• _What to work on_
Each record below should be reproduced as it is written, with pictures left out entirely.

[Extracted page text data]
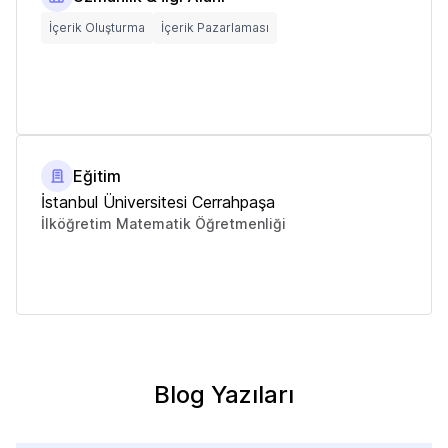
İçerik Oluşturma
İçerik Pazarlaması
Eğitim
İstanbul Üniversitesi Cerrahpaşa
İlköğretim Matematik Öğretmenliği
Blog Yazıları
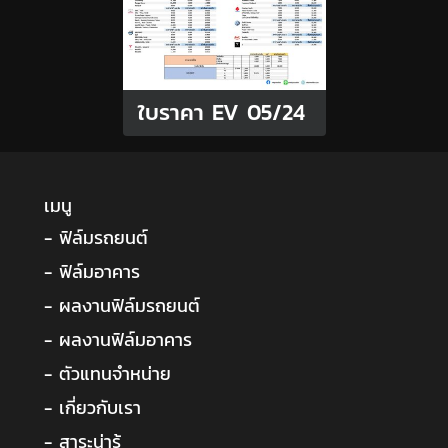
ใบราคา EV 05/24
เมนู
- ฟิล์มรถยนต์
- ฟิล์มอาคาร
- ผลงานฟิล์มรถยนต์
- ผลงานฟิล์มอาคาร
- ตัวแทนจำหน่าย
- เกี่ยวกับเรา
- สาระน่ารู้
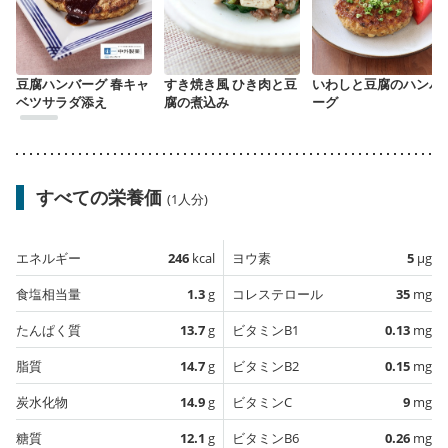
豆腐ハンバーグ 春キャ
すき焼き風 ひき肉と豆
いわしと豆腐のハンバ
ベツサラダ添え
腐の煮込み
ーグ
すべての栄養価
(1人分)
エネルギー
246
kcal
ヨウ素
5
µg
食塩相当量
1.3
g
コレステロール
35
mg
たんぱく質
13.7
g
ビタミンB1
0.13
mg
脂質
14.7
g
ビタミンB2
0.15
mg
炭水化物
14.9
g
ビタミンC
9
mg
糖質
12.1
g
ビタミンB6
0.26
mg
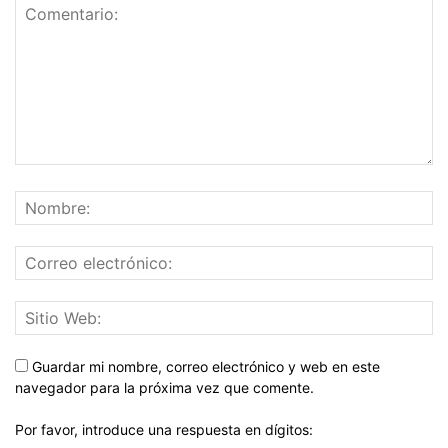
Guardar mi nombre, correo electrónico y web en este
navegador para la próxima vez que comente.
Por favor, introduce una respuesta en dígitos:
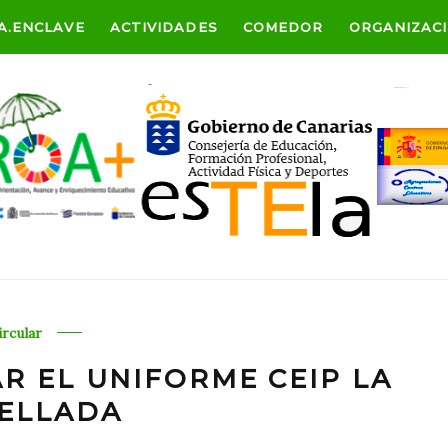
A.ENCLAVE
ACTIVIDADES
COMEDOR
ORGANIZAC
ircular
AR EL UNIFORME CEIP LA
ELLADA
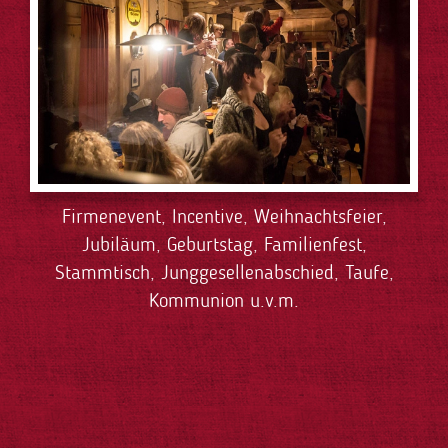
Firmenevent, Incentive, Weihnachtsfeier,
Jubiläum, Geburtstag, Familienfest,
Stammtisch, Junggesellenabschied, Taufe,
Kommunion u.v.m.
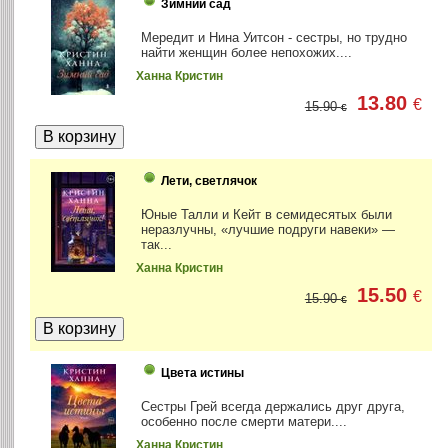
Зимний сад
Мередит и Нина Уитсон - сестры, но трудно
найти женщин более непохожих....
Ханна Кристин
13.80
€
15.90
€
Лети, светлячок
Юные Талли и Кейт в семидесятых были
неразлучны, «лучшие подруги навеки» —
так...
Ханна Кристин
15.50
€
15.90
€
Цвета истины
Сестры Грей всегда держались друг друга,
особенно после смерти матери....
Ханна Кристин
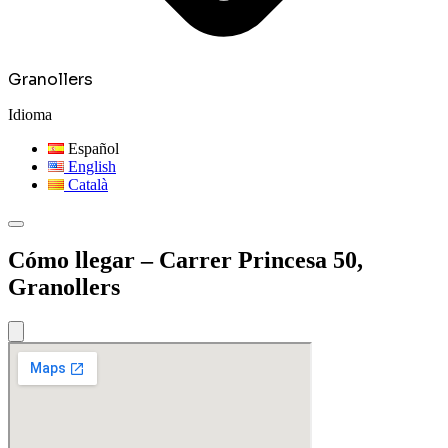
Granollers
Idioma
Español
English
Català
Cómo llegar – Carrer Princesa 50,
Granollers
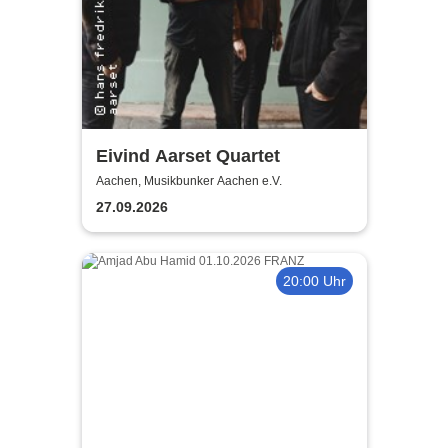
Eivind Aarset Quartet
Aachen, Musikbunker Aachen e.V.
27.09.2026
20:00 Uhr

• _Task response_
İçerik Oluşturma
İçerik Pazarlaması
Eğitim
İstanbul Üniversitesi Cerrahpaşa
İlköğretim Matematik Öğretmenliği
Blog Yazıları
ใบราคา EV 05/24
เมนู
- ฟิล์มรถยนต์
- ฟิล์มอาคาร
- ผลงานฟิล์มรถยนต์
- ผลงานฟิล์มอาคาร
- ตัวแทนจำหน่าย
- เกี่ยวกับเรา
- สาระน่ารู้
豆腐ハンバーグ 春キャ
すき焼き風 ひき肉と豆
いわしと豆腐のハンバ
ベツサラダ添え
腐の煮込み
ーグ
すべての栄養価
(1人分)
エネルギー
246
kcal
ヨウ素
5
µg
食塩相当量
1.3
g
コレステロール
35
mg
たんぱく質
13.7
g
ビタミンB1
0.13
mg
脂質
14.7
g
ビタミンB2
0.15
mg
炭水化物
14.9
g
ビタミンC
9
mg
糖質
12.1
g
ビタミンB6
0.26
mg
Guardar mi nombre, correo electrónico y web en este
navegador para la próxima vez que comente.
Por favor, introduce una respuesta en dígitos:
A.ENCLAVE
ACTIVIDADES
COMEDOR
ORGANIZAC
ircular
AR EL UNIFORME CEIP LA
ELLADA
Firmenevent, Incentive, Weihnachtsfeier,
Jubiläum, Geburtstag, Familienfest,
Stammtisch, Junggesellenabschied, Taufe,
Kommunion u.v.m.
Зимний сад
Мередит и Нина Уитсон - сестры, но трудно
найти женщин более непохожих....
Ханна Кристин
13.80
€
15.90
€
Лети, светлячок
Юные Талли и Кейт в семидесятых были
неразлучны, «лучшие подруги навеки» —
так...
Ханна Кристин
15.50
€
15.90
€
Цвета истины
Сестры Грей всегда держались друг друга,
особенно после смерти матери....
Ханна Кристин
Granollers
Idioma
Español
English
Català
Cómo llegar – Carrer Princesa 50,
Granollers
Eivind Aarset Quartet
Aachen, Musikbunker Aachen e.V.
27.09.2026
20:00 Uhr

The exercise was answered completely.